When they weren’t making baffling statements and outright misstatements, McAuliffe and GreenTech were engaging in hyperbole and exaggeration.

  • In February 2013, GreenTech had signed a distribution deal with Spijkstaal Electro B.V. to sell MyCars in the Netherlands and 11 other European countries. Nothing came of the deal.
  • The company had “begun discussions” with LG Chem, a lithium-ion battery producer to supply a powertrain system. More vaporware.
  • In 2013, the company said it was “exploring opportunities” to partner with a Chinese manufacturer to build and sell MyCars in China. What? Last we heard, either all manufacturing jobs had been transferred to the U.S…. except for the manufacturing jobs in China to serve the European market.

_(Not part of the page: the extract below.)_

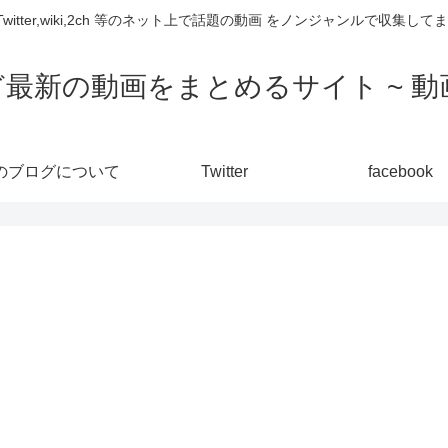
,Twitter,wiki,2ch 等のネット上で話題の動画 をノンジャンルで収
ど最新の動画をまとめるサイト ~ 動画
のブログについて
Twitter
facebook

Most fanciful of all, McAuliffe said GreenTech had made a deal with Domino’s Pizza to sell MyCars to the company’s 10,000 franchises across the globe. In point of fact, that resulted in the sale of a grand total of 20 cars.

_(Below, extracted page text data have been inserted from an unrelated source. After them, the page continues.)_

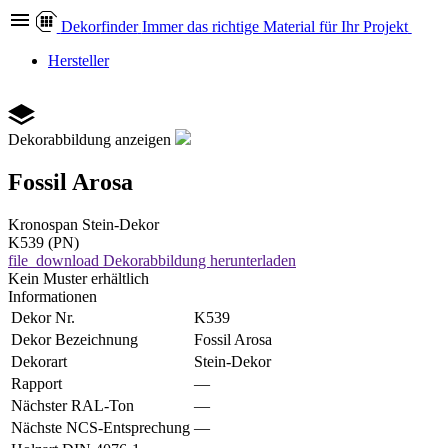
Dekor
finder
Immer das richtige Material für Ihr Projekt
Hersteller
Dekorabbildung anzeigen
Fossil Arosa
Kronospan
Stein-Dekor
K539 (PN)
file_download
Dekorabbildung herunterladen
Kein Muster erhältlich
Informationen
Dekor Nr.
K539
Dekor Bezeichnung
Fossil Arosa
Dekorart
Stein-Dekor
Rapport
—
Nächster RAL-Ton
—
Nächste NCS-Entsprechung
—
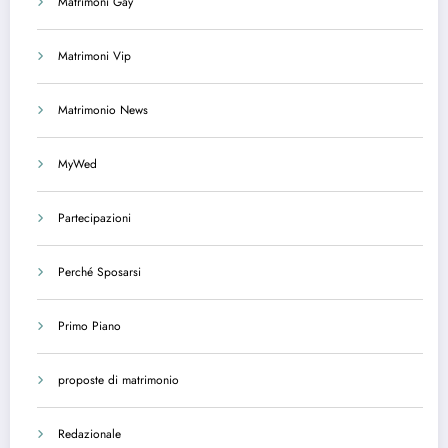
Matrimoni Gay
Matrimoni Vip
Matrimonio News
MyWed
Partecipazioni
Perché Sposarsi
Primo Piano
proposte di matrimonio
Redazionale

The Tunica County manufacturing plant opened for production in October 2015. Employees recounted to media that they didn’t have much to do. They were there for show. Federal records obtained by the Roanoke Times in 2016 indicated that GreenTech manufactured just 25 cars. None were sold. The company became mired in lawsuits, Mississippi wanted its money back, its credibility in the U.S. marketplace was totally shredded, and the company filed for bankruptcy in 2017.

By then, Terry McAuliffe was long gone. Elected governor of Virginia, he had left the company in late 2012, promising to sell his ownership stake. But he never divested himself of his brash, loose-with-the-facts rhetorical style, which has been amply on display during the 2021 gubernatorial campaign.